ちゃらんぽらんという側面はありながらも、それで戦い抜いた才があったわけで、そのことをもっとやさしく、そして深く掘り下げてみる必要があります。

さて、このカエサルについては、その性格問題から、次の台詞、すなわち彼の言葉の問題に話が展開していきました。

言葉とは、事がうまくいっているときには不要であり、そうではない、つまり、事が思ったように進まなくなったときに求められるものだというのです。

そして、言葉として最も大切なことは、「説明する」ことではなく、「最後の殺し文句」をいえるか、書けるかというのです。

そして、彼女は、この殺し文句が言える政治家がほとんどいなくなったと指摘し、この文句によって、相手を「たぶらかす」ことが、ことさら重要であると強調します。

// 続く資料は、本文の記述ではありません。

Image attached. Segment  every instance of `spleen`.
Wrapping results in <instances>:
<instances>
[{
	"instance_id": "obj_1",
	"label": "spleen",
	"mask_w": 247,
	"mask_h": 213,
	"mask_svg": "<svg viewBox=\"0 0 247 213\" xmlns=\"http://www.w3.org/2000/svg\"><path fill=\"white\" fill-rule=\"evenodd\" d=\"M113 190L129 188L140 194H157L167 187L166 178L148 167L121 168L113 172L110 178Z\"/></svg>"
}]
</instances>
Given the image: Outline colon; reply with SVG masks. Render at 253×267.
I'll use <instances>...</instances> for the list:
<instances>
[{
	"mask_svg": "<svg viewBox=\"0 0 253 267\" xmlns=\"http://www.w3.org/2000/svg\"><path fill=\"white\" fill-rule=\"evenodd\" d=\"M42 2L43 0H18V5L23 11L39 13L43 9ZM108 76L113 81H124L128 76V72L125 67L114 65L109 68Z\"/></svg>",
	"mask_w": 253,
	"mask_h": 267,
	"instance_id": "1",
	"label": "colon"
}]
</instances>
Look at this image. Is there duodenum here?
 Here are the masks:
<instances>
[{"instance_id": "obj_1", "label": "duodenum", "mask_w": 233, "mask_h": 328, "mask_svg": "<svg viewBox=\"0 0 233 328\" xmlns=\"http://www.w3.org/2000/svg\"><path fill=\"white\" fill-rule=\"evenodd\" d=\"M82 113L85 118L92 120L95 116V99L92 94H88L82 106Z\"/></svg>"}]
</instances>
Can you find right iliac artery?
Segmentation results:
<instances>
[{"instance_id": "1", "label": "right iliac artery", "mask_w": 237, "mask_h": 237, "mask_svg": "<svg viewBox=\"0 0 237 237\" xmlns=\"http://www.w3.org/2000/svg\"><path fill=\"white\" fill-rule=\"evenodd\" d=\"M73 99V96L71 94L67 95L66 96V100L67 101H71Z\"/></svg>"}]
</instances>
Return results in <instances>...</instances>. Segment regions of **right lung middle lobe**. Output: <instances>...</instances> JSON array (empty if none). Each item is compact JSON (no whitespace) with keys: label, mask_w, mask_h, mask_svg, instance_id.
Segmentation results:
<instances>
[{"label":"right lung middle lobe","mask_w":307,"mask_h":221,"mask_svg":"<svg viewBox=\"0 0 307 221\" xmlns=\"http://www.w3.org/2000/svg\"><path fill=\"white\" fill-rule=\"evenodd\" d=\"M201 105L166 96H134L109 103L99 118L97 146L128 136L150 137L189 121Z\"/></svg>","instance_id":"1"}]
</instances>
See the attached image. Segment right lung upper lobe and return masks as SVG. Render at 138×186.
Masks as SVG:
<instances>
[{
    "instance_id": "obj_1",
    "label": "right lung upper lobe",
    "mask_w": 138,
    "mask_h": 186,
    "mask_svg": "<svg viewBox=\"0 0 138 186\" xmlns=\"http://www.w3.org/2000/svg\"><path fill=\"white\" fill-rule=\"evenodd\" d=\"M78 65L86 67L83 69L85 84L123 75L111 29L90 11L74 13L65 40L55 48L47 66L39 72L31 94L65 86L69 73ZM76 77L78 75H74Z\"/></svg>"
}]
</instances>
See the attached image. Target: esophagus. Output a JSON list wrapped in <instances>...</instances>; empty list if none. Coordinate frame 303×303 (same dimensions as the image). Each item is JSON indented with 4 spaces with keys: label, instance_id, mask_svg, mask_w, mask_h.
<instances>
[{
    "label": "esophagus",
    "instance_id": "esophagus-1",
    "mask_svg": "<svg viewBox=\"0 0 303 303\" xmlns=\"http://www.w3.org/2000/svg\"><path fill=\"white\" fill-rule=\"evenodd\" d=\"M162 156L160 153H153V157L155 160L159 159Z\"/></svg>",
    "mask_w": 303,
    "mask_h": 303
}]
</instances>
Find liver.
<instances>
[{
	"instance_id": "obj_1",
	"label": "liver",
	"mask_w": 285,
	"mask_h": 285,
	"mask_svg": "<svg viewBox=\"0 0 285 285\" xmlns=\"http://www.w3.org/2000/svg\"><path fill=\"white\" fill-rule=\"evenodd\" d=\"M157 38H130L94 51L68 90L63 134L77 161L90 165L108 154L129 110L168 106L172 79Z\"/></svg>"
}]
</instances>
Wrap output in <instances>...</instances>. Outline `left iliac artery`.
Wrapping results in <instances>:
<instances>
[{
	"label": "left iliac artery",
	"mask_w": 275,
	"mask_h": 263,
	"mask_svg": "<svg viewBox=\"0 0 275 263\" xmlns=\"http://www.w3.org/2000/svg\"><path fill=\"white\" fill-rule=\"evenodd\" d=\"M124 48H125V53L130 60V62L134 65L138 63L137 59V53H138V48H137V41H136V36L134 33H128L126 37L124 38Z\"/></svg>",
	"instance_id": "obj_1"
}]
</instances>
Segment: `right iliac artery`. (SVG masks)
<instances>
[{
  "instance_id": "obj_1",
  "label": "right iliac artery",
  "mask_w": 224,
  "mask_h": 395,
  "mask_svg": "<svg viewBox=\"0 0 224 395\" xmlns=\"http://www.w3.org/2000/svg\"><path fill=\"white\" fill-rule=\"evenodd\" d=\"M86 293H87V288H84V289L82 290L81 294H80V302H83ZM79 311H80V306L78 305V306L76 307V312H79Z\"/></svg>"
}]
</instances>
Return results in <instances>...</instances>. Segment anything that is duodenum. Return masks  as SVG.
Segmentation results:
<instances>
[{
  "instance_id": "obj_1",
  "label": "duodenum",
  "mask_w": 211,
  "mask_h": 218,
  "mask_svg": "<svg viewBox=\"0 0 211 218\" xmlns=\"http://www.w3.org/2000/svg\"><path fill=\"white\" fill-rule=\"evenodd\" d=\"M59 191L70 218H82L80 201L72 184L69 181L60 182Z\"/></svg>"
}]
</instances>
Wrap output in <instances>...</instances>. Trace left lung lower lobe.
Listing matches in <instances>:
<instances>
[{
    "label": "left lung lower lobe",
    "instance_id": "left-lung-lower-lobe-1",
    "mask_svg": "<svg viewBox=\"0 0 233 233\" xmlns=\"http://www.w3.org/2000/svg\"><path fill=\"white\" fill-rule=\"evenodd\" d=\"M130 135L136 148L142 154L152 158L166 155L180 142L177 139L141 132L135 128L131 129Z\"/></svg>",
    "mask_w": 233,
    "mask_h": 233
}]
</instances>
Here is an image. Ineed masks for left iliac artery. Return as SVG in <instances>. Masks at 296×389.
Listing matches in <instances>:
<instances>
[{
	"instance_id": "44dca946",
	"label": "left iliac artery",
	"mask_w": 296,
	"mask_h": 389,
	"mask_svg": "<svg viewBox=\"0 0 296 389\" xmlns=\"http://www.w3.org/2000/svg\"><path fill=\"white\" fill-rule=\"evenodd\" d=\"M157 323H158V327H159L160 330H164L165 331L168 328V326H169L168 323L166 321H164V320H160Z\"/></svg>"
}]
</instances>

さすが、言葉を大切にする作家ですから、またもや「刺激的な」表現が出てきました。

それは、「たぶらかす」です。これをどう考えればよいのでしょうか?

カエサルは、この殺し文句、たとえば、「賽は投げられた」で、自軍の兵士たちを「たぶらかす」ことに成功したと、彼女はいうのです。

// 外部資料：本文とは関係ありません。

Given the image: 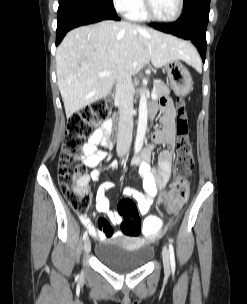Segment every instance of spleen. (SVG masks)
I'll list each match as a JSON object with an SVG mask.
<instances>
[{"mask_svg":"<svg viewBox=\"0 0 247 304\" xmlns=\"http://www.w3.org/2000/svg\"><path fill=\"white\" fill-rule=\"evenodd\" d=\"M196 69H200L201 68V63H200V60L198 58V61L195 65H193Z\"/></svg>","mask_w":247,"mask_h":304,"instance_id":"spleen-1","label":"spleen"}]
</instances>
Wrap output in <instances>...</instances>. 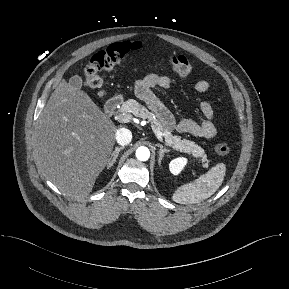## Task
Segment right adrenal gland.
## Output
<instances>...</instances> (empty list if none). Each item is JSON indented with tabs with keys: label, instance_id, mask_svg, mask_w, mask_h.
Returning <instances> with one entry per match:
<instances>
[{
	"label": "right adrenal gland",
	"instance_id": "2a0ac1e0",
	"mask_svg": "<svg viewBox=\"0 0 289 289\" xmlns=\"http://www.w3.org/2000/svg\"><path fill=\"white\" fill-rule=\"evenodd\" d=\"M124 149V147H116L115 150L111 153V156L108 160V164H107V169L111 168L114 163L116 162V159L119 155V152Z\"/></svg>",
	"mask_w": 289,
	"mask_h": 289
}]
</instances>
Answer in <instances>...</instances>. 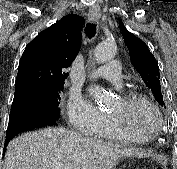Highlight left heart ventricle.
I'll return each mask as SVG.
<instances>
[{
  "instance_id": "obj_1",
  "label": "left heart ventricle",
  "mask_w": 177,
  "mask_h": 169,
  "mask_svg": "<svg viewBox=\"0 0 177 169\" xmlns=\"http://www.w3.org/2000/svg\"><path fill=\"white\" fill-rule=\"evenodd\" d=\"M109 113L125 115L128 132L136 136L150 133L159 126L157 116L149 108L140 104L126 107L122 104L120 97L109 109Z\"/></svg>"
}]
</instances>
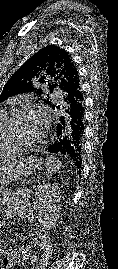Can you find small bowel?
<instances>
[{"mask_svg": "<svg viewBox=\"0 0 118 269\" xmlns=\"http://www.w3.org/2000/svg\"><path fill=\"white\" fill-rule=\"evenodd\" d=\"M24 200L17 197H12L11 199L5 201V216L7 220L14 219L22 208V203ZM28 237L36 244L40 245L42 249H45L48 243V236L42 232L40 229L35 228L28 234ZM18 240H22L20 237ZM30 252L27 245H22L19 248H6L0 245V256L3 257L4 267L11 268L16 264L27 261L29 259ZM0 269H4L1 268Z\"/></svg>", "mask_w": 118, "mask_h": 269, "instance_id": "obj_1", "label": "small bowel"}]
</instances>
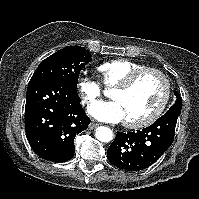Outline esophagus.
<instances>
[{
	"label": "esophagus",
	"instance_id": "obj_1",
	"mask_svg": "<svg viewBox=\"0 0 199 199\" xmlns=\"http://www.w3.org/2000/svg\"><path fill=\"white\" fill-rule=\"evenodd\" d=\"M98 125H99V124L96 123V122H91V123L89 124V128H90V129H94V128H96Z\"/></svg>",
	"mask_w": 199,
	"mask_h": 199
}]
</instances>
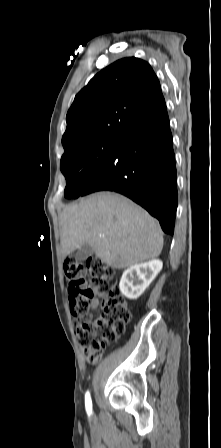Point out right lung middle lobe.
<instances>
[{
	"label": "right lung middle lobe",
	"instance_id": "right-lung-middle-lobe-1",
	"mask_svg": "<svg viewBox=\"0 0 221 448\" xmlns=\"http://www.w3.org/2000/svg\"><path fill=\"white\" fill-rule=\"evenodd\" d=\"M118 137L105 138L79 145L61 158V171L66 178L64 196L75 199L82 195L85 187L109 156Z\"/></svg>",
	"mask_w": 221,
	"mask_h": 448
}]
</instances>
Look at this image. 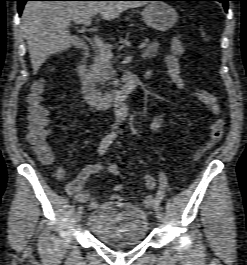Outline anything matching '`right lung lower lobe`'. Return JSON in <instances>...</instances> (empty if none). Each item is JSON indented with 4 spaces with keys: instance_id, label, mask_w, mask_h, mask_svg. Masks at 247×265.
Returning <instances> with one entry per match:
<instances>
[{
    "instance_id": "98d812e1",
    "label": "right lung lower lobe",
    "mask_w": 247,
    "mask_h": 265,
    "mask_svg": "<svg viewBox=\"0 0 247 265\" xmlns=\"http://www.w3.org/2000/svg\"><path fill=\"white\" fill-rule=\"evenodd\" d=\"M18 1V12L21 15L22 9L26 1H63V0H16ZM64 1H106V0H64Z\"/></svg>"
}]
</instances>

同時に、戦いにおいては、相手を「たぶらかす」必要があります。ギリシャでの宿敵ポンぺウスとの闘いにおいては、相手方7000の騎兵に対し、味方はわずか1000騎しかなく、これにベテランの歩兵2000を配置して、これに立ち向かったのです。

敵のポンぺウス側の作戦は、この7000騎で、カエサル側の右翼を粉砕し、その後に、背後にまわり挟み打ちをすることでした。

これを逆に利用して、敵を「たぶらかす」作戦をカエサルは次のように立てました。

「まず、1000騎で7000騎の騎兵に正面からぶっつかり、その後すぐに退却して逃げる、これを追ってきた7000騎に対しては、ベテランの歩兵が身体を張って持ちこたえる、この間に、逃げたていた1000騎が、その7000騎の背後に周り、これを挟み撃ちにしながらせん滅する」

実際、圧倒的に数で勝っていたポンぺウス軍を完全に打ち負かして、その「たぶらかし」作戦を成功させたのでした。

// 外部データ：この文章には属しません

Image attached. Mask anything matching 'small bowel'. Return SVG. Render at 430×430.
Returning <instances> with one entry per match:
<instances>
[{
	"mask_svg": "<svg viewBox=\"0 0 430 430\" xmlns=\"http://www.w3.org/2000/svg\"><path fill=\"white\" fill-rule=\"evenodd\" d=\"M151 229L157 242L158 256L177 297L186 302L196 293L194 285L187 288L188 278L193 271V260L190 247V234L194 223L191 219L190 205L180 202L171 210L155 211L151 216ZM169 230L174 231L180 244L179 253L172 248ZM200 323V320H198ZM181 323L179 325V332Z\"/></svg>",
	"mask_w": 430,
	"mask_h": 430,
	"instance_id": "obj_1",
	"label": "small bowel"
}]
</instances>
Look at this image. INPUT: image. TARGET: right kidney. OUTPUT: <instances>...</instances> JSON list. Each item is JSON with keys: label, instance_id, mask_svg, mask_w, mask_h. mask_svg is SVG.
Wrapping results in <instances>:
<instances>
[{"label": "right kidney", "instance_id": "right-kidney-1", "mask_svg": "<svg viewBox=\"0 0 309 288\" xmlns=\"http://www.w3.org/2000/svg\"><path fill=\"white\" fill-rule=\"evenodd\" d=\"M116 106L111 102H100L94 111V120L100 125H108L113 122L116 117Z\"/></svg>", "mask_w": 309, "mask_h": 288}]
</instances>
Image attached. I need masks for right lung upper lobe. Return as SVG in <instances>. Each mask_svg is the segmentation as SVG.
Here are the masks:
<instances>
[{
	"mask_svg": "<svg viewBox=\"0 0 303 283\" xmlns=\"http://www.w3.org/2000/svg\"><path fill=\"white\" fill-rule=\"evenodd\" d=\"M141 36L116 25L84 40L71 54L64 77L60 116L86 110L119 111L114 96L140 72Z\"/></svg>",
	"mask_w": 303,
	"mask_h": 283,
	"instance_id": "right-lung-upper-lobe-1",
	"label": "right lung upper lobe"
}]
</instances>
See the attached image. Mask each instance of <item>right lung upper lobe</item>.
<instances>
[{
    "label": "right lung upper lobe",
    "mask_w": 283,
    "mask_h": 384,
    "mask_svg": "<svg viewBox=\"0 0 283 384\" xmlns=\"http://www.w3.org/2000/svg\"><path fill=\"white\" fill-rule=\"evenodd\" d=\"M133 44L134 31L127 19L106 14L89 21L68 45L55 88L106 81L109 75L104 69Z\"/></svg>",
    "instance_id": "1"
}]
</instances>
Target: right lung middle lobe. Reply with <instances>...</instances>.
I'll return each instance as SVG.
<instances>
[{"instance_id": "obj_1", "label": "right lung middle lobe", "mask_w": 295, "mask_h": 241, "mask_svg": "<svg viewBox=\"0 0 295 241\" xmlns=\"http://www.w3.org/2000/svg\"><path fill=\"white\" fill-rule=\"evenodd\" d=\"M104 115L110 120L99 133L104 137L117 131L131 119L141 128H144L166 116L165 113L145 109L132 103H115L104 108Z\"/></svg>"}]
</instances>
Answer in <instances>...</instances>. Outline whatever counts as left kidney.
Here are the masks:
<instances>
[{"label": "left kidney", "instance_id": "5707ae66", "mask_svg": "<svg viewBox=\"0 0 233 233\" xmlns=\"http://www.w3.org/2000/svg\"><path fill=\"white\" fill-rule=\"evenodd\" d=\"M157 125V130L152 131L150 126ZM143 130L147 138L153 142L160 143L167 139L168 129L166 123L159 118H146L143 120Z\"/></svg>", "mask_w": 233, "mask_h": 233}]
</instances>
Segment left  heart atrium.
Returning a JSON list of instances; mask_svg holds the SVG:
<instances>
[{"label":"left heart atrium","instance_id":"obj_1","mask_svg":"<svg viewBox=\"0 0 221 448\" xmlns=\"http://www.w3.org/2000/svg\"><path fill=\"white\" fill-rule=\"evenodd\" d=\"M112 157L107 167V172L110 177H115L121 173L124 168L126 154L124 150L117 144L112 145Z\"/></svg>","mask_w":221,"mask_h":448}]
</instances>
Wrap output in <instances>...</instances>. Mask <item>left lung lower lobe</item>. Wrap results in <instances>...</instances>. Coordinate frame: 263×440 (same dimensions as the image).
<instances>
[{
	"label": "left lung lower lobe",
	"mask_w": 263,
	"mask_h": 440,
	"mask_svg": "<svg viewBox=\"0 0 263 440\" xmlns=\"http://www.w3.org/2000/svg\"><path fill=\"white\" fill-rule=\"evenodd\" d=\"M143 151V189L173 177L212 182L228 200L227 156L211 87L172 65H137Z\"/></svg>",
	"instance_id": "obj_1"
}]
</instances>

このとき、自軍に対しては、兵の数においては劣っていても「自分たちでやれる」と思わさせること、すなわち、たぶらかすことにも成功させていたのです。

たぶらかされたポンぺウス側は、勝てると思いながら、その意表を突かれて敗北まで追いやられてしまいました。

この意表を突くこと、これがリーダーとしてとても大切なことだというのです。そして、この意表を突く「はったり」が、なぜ言えないのか、できないのか、現在の政治家の資質にも言及します。

カエサルらは、それこそ命をかけて戦をしているわけですから、たとえはったりといえども、そこには重みがあります。その重みが現在の政治家とはまったく違うと明言します。そこまで、自分を追い込んではいないというのです。

リスクを背負う、背負わざるを得なかった、それゆえに、決断したときには、「男らしく」見えてくるのでした。

そこで、リーダー論となったのですが、彼女は、自分の息子の教科書(イタリア)に載っていた「リーダーの5条件」を次のように紹介しました。

1.知力

2.説得力

3.耐久力

4.持続力

5.自己制御力

いままで、日本で聞いてきた「リーダーの条件」とはかなり異なっているようです。

この5つが備わっていれば、実行力は決断力などはすでに身についている当然のことだそうで、その通りだと思います(つづく)。